Supplied data |
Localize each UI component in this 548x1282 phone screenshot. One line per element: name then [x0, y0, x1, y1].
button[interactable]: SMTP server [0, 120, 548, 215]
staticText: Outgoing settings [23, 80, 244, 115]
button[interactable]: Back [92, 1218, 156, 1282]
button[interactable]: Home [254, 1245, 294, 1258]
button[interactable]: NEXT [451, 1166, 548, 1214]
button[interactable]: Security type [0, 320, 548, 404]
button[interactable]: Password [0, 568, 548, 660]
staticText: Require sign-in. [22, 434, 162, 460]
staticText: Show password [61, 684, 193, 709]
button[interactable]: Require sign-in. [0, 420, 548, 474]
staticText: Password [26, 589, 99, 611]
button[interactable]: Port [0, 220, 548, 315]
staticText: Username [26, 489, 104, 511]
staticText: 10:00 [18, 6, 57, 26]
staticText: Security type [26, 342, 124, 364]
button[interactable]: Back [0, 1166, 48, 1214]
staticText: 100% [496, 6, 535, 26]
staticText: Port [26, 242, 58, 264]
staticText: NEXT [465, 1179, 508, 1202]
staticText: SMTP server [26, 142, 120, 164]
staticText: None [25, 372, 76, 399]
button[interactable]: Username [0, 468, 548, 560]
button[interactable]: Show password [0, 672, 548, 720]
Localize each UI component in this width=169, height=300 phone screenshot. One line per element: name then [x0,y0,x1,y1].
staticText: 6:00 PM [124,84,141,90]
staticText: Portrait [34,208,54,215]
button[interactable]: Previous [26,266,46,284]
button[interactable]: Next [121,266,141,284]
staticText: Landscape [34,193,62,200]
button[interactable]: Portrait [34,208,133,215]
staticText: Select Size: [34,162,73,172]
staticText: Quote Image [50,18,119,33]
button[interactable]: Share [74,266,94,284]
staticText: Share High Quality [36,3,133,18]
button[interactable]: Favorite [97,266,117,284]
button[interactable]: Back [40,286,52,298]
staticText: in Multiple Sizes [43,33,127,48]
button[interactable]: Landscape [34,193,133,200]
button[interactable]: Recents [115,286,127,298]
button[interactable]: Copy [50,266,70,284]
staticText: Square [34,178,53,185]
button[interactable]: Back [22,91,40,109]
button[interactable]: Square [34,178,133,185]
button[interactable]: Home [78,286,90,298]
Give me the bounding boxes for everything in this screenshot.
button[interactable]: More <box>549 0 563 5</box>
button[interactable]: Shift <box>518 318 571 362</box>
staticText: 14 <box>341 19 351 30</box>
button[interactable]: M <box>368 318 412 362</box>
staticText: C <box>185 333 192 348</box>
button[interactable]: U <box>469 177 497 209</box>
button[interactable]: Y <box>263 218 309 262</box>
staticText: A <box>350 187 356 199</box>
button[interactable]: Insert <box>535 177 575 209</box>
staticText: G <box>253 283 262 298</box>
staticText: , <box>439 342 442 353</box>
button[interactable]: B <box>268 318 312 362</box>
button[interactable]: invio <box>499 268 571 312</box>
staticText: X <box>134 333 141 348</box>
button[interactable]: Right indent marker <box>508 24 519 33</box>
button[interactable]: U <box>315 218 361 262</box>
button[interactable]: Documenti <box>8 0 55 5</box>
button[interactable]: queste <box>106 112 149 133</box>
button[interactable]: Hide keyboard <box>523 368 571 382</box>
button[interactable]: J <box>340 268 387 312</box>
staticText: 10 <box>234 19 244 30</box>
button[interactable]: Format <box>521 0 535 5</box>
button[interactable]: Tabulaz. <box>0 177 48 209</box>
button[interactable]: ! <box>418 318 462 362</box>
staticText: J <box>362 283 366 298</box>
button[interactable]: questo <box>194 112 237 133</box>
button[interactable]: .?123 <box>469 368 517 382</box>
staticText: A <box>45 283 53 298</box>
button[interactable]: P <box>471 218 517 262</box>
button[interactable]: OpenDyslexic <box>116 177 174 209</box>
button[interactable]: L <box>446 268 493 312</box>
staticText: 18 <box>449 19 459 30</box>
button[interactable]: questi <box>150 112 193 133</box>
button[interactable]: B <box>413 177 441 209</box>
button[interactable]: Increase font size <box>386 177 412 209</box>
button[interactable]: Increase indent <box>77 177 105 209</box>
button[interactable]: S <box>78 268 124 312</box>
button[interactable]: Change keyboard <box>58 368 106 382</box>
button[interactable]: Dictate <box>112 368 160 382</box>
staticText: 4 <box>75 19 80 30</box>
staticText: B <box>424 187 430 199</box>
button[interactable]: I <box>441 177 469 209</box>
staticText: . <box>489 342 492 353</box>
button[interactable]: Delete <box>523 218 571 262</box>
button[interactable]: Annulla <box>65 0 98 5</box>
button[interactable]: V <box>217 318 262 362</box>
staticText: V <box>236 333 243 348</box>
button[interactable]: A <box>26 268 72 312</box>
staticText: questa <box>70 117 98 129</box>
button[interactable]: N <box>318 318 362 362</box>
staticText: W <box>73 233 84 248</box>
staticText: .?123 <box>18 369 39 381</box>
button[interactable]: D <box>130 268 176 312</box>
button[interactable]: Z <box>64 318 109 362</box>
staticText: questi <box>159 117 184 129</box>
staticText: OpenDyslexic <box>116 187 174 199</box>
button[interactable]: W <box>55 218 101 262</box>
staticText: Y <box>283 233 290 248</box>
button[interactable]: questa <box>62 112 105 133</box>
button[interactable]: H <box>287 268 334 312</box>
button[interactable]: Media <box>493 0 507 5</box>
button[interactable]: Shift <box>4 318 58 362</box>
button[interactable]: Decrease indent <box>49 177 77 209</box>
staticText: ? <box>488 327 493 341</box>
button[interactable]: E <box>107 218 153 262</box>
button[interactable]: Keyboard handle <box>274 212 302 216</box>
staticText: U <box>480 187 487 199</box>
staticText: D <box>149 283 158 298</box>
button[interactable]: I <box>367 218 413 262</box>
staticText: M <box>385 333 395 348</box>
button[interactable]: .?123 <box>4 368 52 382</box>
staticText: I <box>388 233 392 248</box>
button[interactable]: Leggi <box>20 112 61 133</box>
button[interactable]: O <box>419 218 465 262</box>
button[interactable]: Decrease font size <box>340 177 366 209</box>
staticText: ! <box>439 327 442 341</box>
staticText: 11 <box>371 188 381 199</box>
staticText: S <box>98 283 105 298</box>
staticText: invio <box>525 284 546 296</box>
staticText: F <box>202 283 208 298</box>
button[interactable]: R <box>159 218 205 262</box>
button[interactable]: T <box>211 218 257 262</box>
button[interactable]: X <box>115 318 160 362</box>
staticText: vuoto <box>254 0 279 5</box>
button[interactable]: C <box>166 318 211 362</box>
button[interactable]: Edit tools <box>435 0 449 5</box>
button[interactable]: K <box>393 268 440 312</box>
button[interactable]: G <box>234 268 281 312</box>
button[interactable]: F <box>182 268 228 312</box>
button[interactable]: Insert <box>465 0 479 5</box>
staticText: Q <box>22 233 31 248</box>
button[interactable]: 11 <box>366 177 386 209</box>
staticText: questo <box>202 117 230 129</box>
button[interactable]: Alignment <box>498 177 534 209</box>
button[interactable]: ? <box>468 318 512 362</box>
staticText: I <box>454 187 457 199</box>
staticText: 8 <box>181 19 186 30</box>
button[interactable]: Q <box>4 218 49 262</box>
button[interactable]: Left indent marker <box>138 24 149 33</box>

Required work | Print the data in full, with each line exactly as given.

Solution |
Localize each UI component in this 548x1282 phone screenshot. One line per element: name then [x0, y0, x1, y1].
button[interactable]: SMTP server [0, 120, 548, 215]
staticText: Outgoing settings [23, 80, 244, 115]
button[interactable]: Back [92, 1218, 156, 1282]
button[interactable]: Home [254, 1245, 294, 1258]
button[interactable]: NEXT [451, 1166, 548, 1214]
button[interactable]: Security type [0, 320, 548, 404]
button[interactable]: Password [0, 568, 548, 660]
staticText: Require sign-in. [22, 434, 162, 460]
staticText: Show password [61, 684, 193, 709]
button[interactable]: Require sign-in. [0, 420, 548, 474]
staticText: Password [26, 589, 99, 611]
button[interactable]: Port [0, 220, 548, 315]
staticText: Username [26, 489, 104, 511]
staticText: 10:00 [18, 6, 57, 26]
staticText: Security type [26, 342, 124, 364]
button[interactable]: Back [0, 1166, 48, 1214]
staticText: 100% [496, 6, 535, 26]
staticText: Port [26, 242, 58, 264]
staticText: NEXT [465, 1179, 508, 1202]
staticText: SMTP server [26, 142, 120, 164]
staticText: None [25, 372, 76, 399]
button[interactable]: Username [0, 468, 548, 560]
button[interactable]: Show password [0, 672, 548, 720]
Localize each UI component in this width=169, height=300 phone screenshot. One line per element: name then [x0,y0,x1,y1].
staticText: 6:00 PM [124,84,141,90]
staticText: Portrait [34,208,54,215]
button[interactable]: Previous [26,266,46,284]
button[interactable]: Next [121,266,141,284]
staticText: Landscape [34,193,62,200]
button[interactable]: Portrait [34,208,133,215]
staticText: Select Size: [34,162,73,172]
staticText: Quote Image [50,18,119,33]
button[interactable]: Share [74,266,94,284]
staticText: Share High Quality [36,3,133,18]
button[interactable]: Favorite [97,266,117,284]
button[interactable]: Back [40,286,52,298]
staticText: in Multiple Sizes [43,33,127,48]
button[interactable]: Landscape [34,193,133,200]
button[interactable]: Recents [115,286,127,298]
button[interactable]: Copy [50,266,70,284]
staticText: Square [34,178,53,185]
button[interactable]: Back [22,91,40,109]
button[interactable]: Square [34,178,133,185]
button[interactable]: Home [78,286,90,298]
Give me the bounding boxes for everything in this screenshot.
button[interactable]: More <box>549 0 563 5</box>
button[interactable]: Shift <box>518 318 571 362</box>
staticText: 14 <box>341 19 351 30</box>
button[interactable]: M <box>368 318 412 362</box>
staticText: C <box>185 333 192 348</box>
button[interactable]: U <box>469 177 497 209</box>
button[interactable]: Y <box>263 218 309 262</box>
staticText: A <box>350 187 356 199</box>
button[interactable]: Insert <box>535 177 575 209</box>
staticText: G <box>253 283 262 298</box>
staticText: , <box>439 342 442 353</box>
button[interactable]: B <box>268 318 312 362</box>
button[interactable]: invio <box>499 268 571 312</box>
staticText: X <box>134 333 141 348</box>
button[interactable]: Right indent marker <box>508 24 519 33</box>
button[interactable]: U <box>315 218 361 262</box>
button[interactable]: Documenti <box>8 0 55 5</box>
button[interactable]: queste <box>106 112 149 133</box>
button[interactable]: Hide keyboard <box>523 368 571 382</box>
button[interactable]: J <box>340 268 387 312</box>
staticText: 10 <box>234 19 244 30</box>
button[interactable]: Format <box>521 0 535 5</box>
button[interactable]: Tabulaz. <box>0 177 48 209</box>
button[interactable]: ! <box>418 318 462 362</box>
staticText: J <box>362 283 366 298</box>
button[interactable]: questo <box>194 112 237 133</box>
button[interactable]: .?123 <box>469 368 517 382</box>
staticText: A <box>45 283 53 298</box>
button[interactable]: P <box>471 218 517 262</box>
button[interactable]: OpenDyslexic <box>116 177 174 209</box>
button[interactable]: L <box>446 268 493 312</box>
staticText: 18 <box>449 19 459 30</box>
button[interactable]: questi <box>150 112 193 133</box>
button[interactable]: B <box>413 177 441 209</box>
button[interactable]: Increase font size <box>386 177 412 209</box>
button[interactable]: Increase indent <box>77 177 105 209</box>
button[interactable]: S <box>78 268 124 312</box>
button[interactable]: Change keyboard <box>58 368 106 382</box>
button[interactable]: Dictate <box>112 368 160 382</box>
staticText: 4 <box>75 19 80 30</box>
staticText: B <box>424 187 430 199</box>
button[interactable]: I <box>441 177 469 209</box>
staticText: . <box>489 342 492 353</box>
button[interactable]: Delete <box>523 218 571 262</box>
button[interactable]: Annulla <box>65 0 98 5</box>
button[interactable]: V <box>217 318 262 362</box>
staticText: V <box>236 333 243 348</box>
button[interactable]: A <box>26 268 72 312</box>
staticText: questa <box>70 117 98 129</box>
button[interactable]: N <box>318 318 362 362</box>
staticText: W <box>73 233 84 248</box>
staticText: .?123 <box>18 369 39 381</box>
button[interactable]: D <box>130 268 176 312</box>
button[interactable]: Z <box>64 318 109 362</box>
staticText: questi <box>159 117 184 129</box>
staticText: OpenDyslexic <box>116 187 174 199</box>
button[interactable]: W <box>55 218 101 262</box>
staticText: Y <box>283 233 290 248</box>
button[interactable]: questa <box>62 112 105 133</box>
button[interactable]: H <box>287 268 334 312</box>
button[interactable]: Media <box>493 0 507 5</box>
button[interactable]: Shift <box>4 318 58 362</box>
button[interactable]: Decrease indent <box>49 177 77 209</box>
staticText: ? <box>488 327 493 341</box>
button[interactable]: E <box>107 218 153 262</box>
button[interactable]: Keyboard handle <box>274 212 302 216</box>
staticText: U <box>480 187 487 199</box>
staticText: D <box>149 283 158 298</box>
button[interactable]: I <box>367 218 413 262</box>
staticText: M <box>385 333 395 348</box>
button[interactable]: .?123 <box>4 368 52 382</box>
staticText: I <box>388 233 392 248</box>
button[interactable]: Leggi <box>20 112 61 133</box>
button[interactable]: O <box>419 218 465 262</box>
button[interactable]: Decrease font size <box>340 177 366 209</box>
staticText: ! <box>439 327 442 341</box>
staticText: 11 <box>371 188 381 199</box>
staticText: S <box>98 283 105 298</box>
staticText: invio <box>525 284 546 296</box>
staticText: F <box>202 283 208 298</box>
button[interactable]: R <box>159 218 205 262</box>
button[interactable]: T <box>211 218 257 262</box>
button[interactable]: X <box>115 318 160 362</box>
staticText: vuoto <box>254 0 279 5</box>
button[interactable]: C <box>166 318 211 362</box>
button[interactable]: Edit tools <box>435 0 449 5</box>
button[interactable]: K <box>393 268 440 312</box>
button[interactable]: G <box>234 268 281 312</box>
button[interactable]: F <box>182 268 228 312</box>
button[interactable]: Insert <box>465 0 479 5</box>
staticText: Q <box>22 233 31 248</box>
button[interactable]: 11 <box>366 177 386 209</box>
staticText: questo <box>202 117 230 129</box>
button[interactable]: Alignment <box>498 177 534 209</box>
button[interactable]: ? <box>468 318 512 362</box>
staticText: I <box>454 187 457 199</box>
staticText: 8 <box>181 19 186 30</box>
button[interactable]: Q <box>4 218 49 262</box>
button[interactable]: Left indent marker <box>138 24 149 33</box>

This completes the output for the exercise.